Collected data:
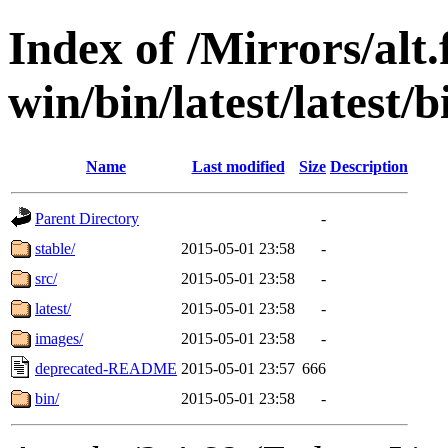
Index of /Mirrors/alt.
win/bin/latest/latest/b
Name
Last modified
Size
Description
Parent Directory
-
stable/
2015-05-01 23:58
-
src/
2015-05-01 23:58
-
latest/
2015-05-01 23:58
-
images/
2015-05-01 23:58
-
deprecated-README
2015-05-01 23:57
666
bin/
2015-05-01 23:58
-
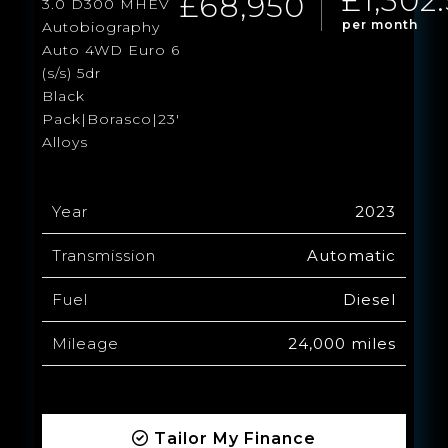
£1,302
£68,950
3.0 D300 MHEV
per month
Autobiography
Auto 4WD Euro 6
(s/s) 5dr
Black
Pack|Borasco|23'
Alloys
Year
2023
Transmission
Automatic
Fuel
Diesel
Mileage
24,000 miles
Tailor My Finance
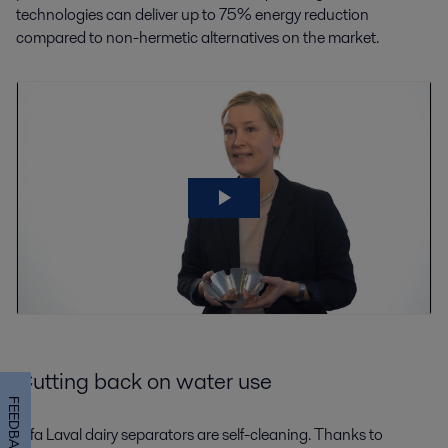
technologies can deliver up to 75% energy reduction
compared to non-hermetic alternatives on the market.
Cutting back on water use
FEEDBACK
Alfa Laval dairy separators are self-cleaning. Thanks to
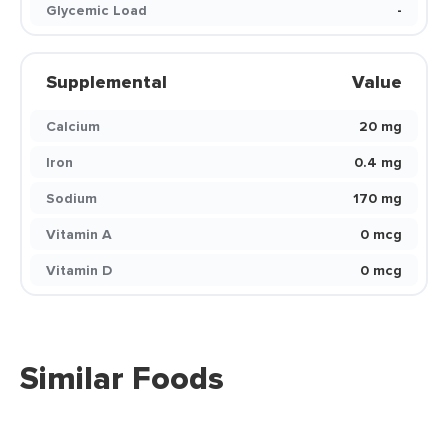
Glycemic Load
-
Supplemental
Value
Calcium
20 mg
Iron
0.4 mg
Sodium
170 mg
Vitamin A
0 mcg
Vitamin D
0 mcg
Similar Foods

--

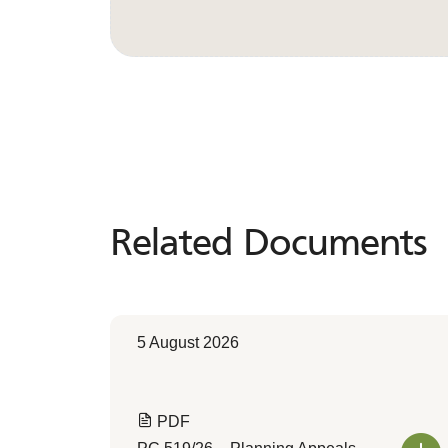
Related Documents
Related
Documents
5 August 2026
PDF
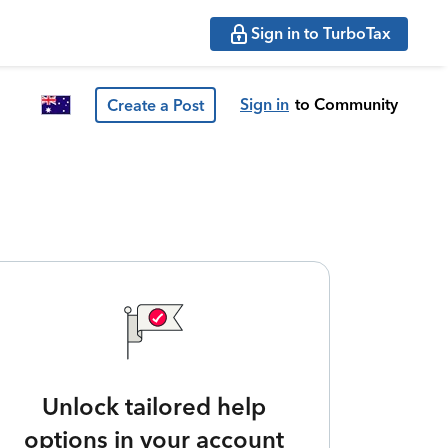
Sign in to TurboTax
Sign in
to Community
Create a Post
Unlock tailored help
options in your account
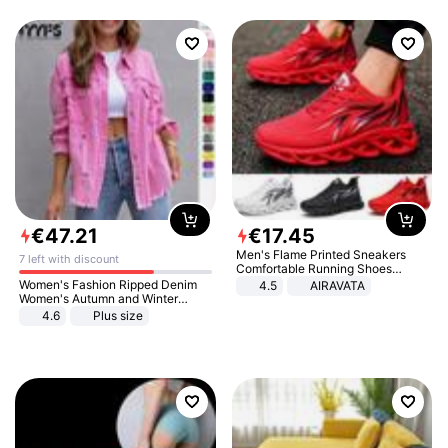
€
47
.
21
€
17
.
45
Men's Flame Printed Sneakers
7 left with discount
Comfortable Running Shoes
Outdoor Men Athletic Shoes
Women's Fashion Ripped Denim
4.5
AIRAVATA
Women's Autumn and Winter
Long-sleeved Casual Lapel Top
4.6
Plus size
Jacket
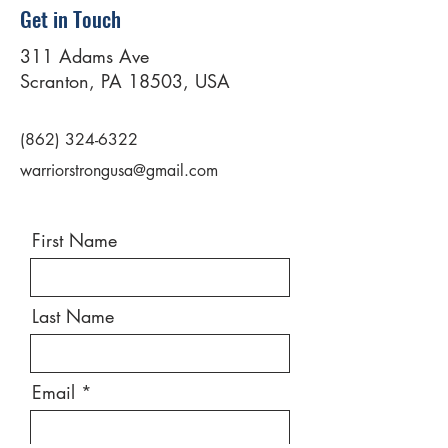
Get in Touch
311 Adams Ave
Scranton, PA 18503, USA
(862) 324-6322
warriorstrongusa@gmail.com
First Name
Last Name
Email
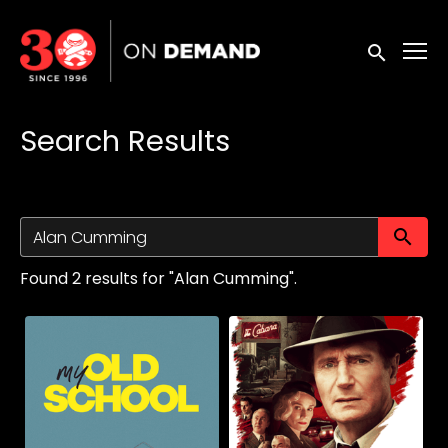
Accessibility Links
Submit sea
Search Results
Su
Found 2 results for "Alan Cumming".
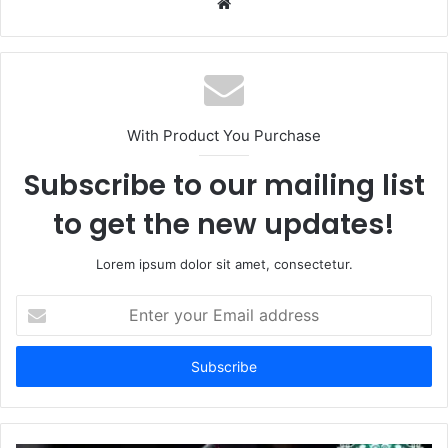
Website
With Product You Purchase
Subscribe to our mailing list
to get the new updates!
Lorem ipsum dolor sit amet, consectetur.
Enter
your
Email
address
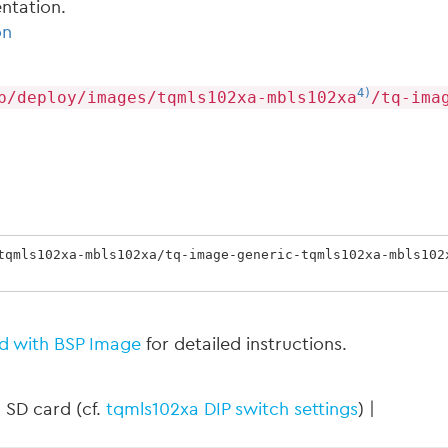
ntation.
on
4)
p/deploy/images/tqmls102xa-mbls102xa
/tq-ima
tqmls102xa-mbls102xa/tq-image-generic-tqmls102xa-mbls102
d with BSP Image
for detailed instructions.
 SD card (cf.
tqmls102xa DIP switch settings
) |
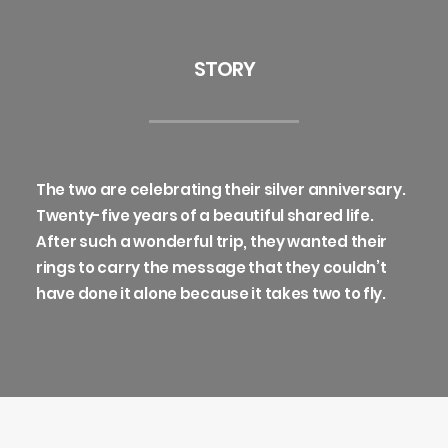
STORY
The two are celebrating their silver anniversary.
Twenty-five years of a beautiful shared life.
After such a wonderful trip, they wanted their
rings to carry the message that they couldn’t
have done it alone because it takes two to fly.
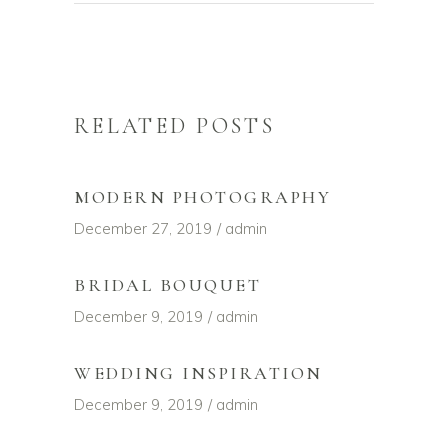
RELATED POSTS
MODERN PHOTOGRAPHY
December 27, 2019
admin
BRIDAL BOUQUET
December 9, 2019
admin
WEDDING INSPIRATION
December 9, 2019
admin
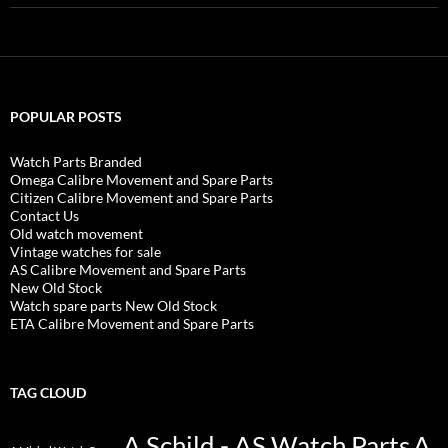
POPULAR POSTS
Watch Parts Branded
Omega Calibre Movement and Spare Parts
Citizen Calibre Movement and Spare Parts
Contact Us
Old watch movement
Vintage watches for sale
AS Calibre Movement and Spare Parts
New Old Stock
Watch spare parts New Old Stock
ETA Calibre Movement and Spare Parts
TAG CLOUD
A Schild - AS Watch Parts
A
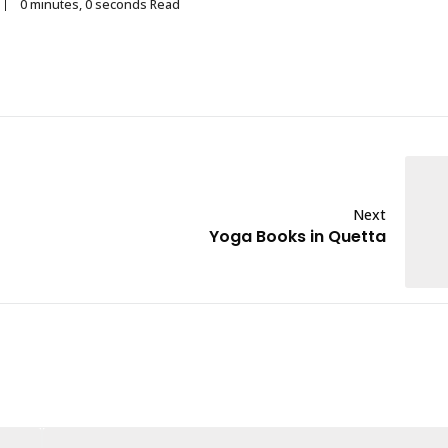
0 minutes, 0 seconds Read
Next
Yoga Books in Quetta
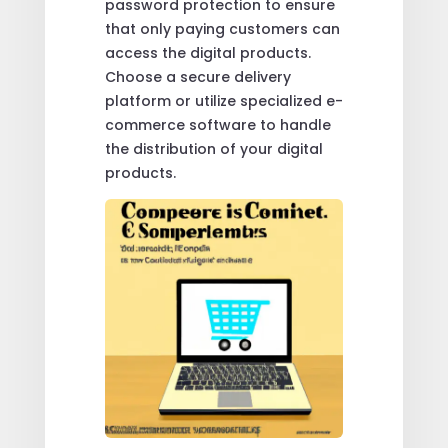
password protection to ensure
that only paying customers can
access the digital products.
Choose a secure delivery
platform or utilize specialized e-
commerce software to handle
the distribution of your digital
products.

● Exercise brief:
Every line in the entries above that mentions the word "Women" must be shown.

● Your response:
Women's Fashion Ripped Denim
Women's Autumn and Winter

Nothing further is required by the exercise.